======== Given data

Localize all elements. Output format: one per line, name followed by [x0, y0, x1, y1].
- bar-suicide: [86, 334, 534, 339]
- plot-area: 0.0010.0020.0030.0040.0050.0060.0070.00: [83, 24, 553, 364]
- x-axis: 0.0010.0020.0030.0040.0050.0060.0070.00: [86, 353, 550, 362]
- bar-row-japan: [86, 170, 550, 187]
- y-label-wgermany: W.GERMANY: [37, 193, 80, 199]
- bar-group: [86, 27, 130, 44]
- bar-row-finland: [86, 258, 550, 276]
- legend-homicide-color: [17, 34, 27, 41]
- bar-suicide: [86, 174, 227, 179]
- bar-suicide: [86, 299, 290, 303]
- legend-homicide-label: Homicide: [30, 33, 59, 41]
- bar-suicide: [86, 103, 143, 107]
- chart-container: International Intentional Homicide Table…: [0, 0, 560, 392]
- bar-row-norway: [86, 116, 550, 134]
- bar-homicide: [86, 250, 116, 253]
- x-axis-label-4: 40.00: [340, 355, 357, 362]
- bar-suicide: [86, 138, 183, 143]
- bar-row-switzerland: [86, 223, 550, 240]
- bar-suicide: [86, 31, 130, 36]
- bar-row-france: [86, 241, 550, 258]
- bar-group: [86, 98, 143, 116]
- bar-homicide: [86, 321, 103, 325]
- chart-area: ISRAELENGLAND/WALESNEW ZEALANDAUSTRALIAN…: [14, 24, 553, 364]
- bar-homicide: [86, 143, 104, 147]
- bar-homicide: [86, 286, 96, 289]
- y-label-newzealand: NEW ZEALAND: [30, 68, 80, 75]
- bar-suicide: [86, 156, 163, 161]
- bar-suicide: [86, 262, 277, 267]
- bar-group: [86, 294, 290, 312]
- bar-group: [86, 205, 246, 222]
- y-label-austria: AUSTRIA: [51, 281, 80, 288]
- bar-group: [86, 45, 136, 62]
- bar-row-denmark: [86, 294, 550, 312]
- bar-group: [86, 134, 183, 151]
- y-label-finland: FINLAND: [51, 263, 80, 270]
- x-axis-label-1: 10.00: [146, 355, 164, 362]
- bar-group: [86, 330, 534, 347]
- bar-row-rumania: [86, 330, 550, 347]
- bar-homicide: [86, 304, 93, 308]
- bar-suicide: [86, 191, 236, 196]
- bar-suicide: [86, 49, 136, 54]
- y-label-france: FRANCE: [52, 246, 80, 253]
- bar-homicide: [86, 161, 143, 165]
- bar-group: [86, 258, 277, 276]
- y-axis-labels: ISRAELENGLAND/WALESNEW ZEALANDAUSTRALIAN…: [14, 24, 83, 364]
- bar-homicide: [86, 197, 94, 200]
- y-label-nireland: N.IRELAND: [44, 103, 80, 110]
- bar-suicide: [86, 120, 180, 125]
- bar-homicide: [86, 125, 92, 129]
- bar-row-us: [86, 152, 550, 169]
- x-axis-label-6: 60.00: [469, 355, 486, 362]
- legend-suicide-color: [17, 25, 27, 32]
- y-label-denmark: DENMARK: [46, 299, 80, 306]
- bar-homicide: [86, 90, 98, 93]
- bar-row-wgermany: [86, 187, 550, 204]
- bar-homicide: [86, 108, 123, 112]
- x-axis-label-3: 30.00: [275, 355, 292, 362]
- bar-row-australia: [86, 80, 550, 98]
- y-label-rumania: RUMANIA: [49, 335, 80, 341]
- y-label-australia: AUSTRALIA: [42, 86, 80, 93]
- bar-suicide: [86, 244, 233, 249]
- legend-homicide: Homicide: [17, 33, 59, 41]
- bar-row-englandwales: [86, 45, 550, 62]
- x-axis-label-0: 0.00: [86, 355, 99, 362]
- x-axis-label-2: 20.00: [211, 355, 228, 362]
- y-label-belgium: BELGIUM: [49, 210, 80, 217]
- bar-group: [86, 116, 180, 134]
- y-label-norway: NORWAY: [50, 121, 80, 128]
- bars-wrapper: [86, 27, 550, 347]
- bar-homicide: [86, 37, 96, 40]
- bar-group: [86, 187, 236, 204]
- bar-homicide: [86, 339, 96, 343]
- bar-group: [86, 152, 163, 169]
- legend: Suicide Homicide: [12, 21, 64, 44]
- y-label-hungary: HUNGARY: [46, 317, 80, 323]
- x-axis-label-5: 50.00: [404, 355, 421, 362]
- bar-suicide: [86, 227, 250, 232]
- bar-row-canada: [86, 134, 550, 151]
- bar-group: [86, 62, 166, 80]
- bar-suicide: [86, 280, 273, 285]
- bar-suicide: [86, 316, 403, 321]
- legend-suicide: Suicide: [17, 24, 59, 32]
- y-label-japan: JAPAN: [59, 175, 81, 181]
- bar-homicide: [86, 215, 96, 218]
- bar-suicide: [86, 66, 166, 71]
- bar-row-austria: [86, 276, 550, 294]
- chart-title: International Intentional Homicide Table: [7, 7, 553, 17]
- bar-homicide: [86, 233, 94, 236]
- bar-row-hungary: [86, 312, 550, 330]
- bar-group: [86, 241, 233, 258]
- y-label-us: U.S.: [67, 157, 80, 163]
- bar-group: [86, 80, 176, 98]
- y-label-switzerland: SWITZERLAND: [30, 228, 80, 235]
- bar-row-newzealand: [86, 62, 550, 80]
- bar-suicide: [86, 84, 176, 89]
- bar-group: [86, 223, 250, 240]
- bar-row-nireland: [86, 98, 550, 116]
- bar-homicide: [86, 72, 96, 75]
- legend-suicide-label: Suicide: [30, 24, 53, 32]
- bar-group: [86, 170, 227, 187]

================

Return every record exactly as it was given.

(Task output)
Localize all elements. Output format: one per line, name followed by [x0, y0, x1, y1].
- bar-suicide: [86, 334, 534, 339]
- plot-area: 0.0010.0020.0030.0040.0050.0060.0070.00: [83, 24, 553, 364]
- x-axis: 0.0010.0020.0030.0040.0050.0060.0070.00: [86, 353, 550, 362]
- bar-row-japan: [86, 170, 550, 187]
- y-label-wgermany: W.GERMANY: [37, 193, 80, 199]
- bar-group: [86, 27, 130, 44]
- bar-row-finland: [86, 258, 550, 276]
- legend-homicide-color: [17, 34, 27, 41]
- bar-suicide: [86, 174, 227, 179]
- bar-suicide: [86, 299, 290, 303]
- legend-homicide-label: Homicide: [30, 33, 59, 41]
- bar-suicide: [86, 103, 143, 107]
- chart-container: International Intentional Homicide Table…: [0, 0, 560, 392]
- bar-row-norway: [86, 116, 550, 134]
- bar-homicide: [86, 250, 116, 253]
- x-axis-label-4: 40.00: [340, 355, 357, 362]
- bar-suicide: [86, 138, 183, 143]
- bar-row-switzerland: [86, 223, 550, 240]
- bar-suicide: [86, 31, 130, 36]
- bar-row-france: [86, 241, 550, 258]
- bar-group: [86, 98, 143, 116]
- bar-homicide: [86, 321, 103, 325]
- chart-area: ISRAELENGLAND/WALESNEW ZEALANDAUSTRALIAN…: [14, 24, 553, 364]
- bar-homicide: [86, 143, 104, 147]
- bar-homicide: [86, 286, 96, 289]
- y-label-newzealand: NEW ZEALAND: [30, 68, 80, 75]
- bar-suicide: [86, 156, 163, 161]
- bar-suicide: [86, 262, 277, 267]
- bar-group: [86, 294, 290, 312]
- bar-group: [86, 205, 246, 222]
- y-label-austria: AUSTRIA: [51, 281, 80, 288]
- bar-group: [86, 45, 136, 62]
- bar-row-denmark: [86, 294, 550, 312]
- bar-group: [86, 134, 183, 151]
- y-label-finland: FINLAND: [51, 263, 80, 270]
- x-axis-label-1: 10.00: [146, 355, 164, 362]
- bar-group: [86, 330, 534, 347]
- bar-row-rumania: [86, 330, 550, 347]
- bar-homicide: [86, 304, 93, 308]
- bar-suicide: [86, 191, 236, 196]
- bar-suicide: [86, 49, 136, 54]
- y-label-france: FRANCE: [52, 246, 80, 253]
- bar-homicide: [86, 161, 143, 165]
- bar-group: [86, 258, 277, 276]
- y-axis-labels: ISRAELENGLAND/WALESNEW ZEALANDAUSTRALIAN…: [14, 24, 83, 364]
- bar-homicide: [86, 197, 94, 200]
- y-label-nireland: N.IRELAND: [44, 103, 80, 110]
- bar-suicide: [86, 120, 180, 125]
- bar-homicide: [86, 125, 92, 129]
- bar-row-us: [86, 152, 550, 169]
- x-axis-label-6: 60.00: [469, 355, 486, 362]
- legend-suicide-color: [17, 25, 27, 32]
- y-label-denmark: DENMARK: [46, 299, 80, 306]
- bar-homicide: [86, 90, 98, 93]
- bar-row-wgermany: [86, 187, 550, 204]
- bar-homicide: [86, 108, 123, 112]
- x-axis-label-3: 30.00: [275, 355, 292, 362]
- bar-row-australia: [86, 80, 550, 98]
- y-label-rumania: RUMANIA: [49, 335, 80, 341]
- y-label-australia: AUSTRALIA: [42, 86, 80, 93]
- bar-suicide: [86, 244, 233, 249]
- legend-homicide: Homicide: [17, 33, 59, 41]
- bar-row-englandwales: [86, 45, 550, 62]
- x-axis-label-0: 0.00: [86, 355, 99, 362]
- x-axis-label-2: 20.00: [211, 355, 228, 362]
- y-label-belgium: BELGIUM: [49, 210, 80, 217]
- bar-group: [86, 116, 180, 134]
- y-label-norway: NORWAY: [50, 121, 80, 128]
- bars-wrapper: [86, 27, 550, 347]
- bar-homicide: [86, 37, 96, 40]
- bar-group: [86, 187, 236, 204]
- bar-homicide: [86, 339, 96, 343]
- bar-group: [86, 152, 163, 169]
- legend: Suicide Homicide: [12, 21, 64, 44]
- y-label-hungary: HUNGARY: [46, 317, 80, 323]
- x-axis-label-5: 50.00: [404, 355, 421, 362]
- bar-suicide: [86, 227, 250, 232]
- bar-row-canada: [86, 134, 550, 151]
- bar-group: [86, 62, 166, 80]
- bar-suicide: [86, 280, 273, 285]
- bar-suicide: [86, 316, 403, 321]
- legend-suicide: Suicide: [17, 24, 59, 32]
- y-label-japan: JAPAN: [59, 175, 81, 181]
- bar-homicide: [86, 215, 96, 218]
- bar-suicide: [86, 66, 166, 71]
- bar-row-austria: [86, 276, 550, 294]
- chart-title: International Intentional Homicide Table: [7, 7, 553, 17]
- bar-homicide: [86, 233, 94, 236]
- bar-row-hungary: [86, 312, 550, 330]
- bar-group: [86, 241, 233, 258]
- y-label-us: U.S.: [67, 157, 80, 163]
- bar-group: [86, 80, 176, 98]
- y-label-switzerland: SWITZERLAND: [30, 228, 80, 235]
- bar-row-newzealand: [86, 62, 550, 80]
- bar-suicide: [86, 84, 176, 89]
- bar-group: [86, 223, 250, 240]
- bar-row-nireland: [86, 98, 550, 116]
- bar-homicide: [86, 72, 96, 75]
- legend-suicide-label: Suicide: [30, 24, 53, 32]
- bar-group: [86, 170, 227, 187]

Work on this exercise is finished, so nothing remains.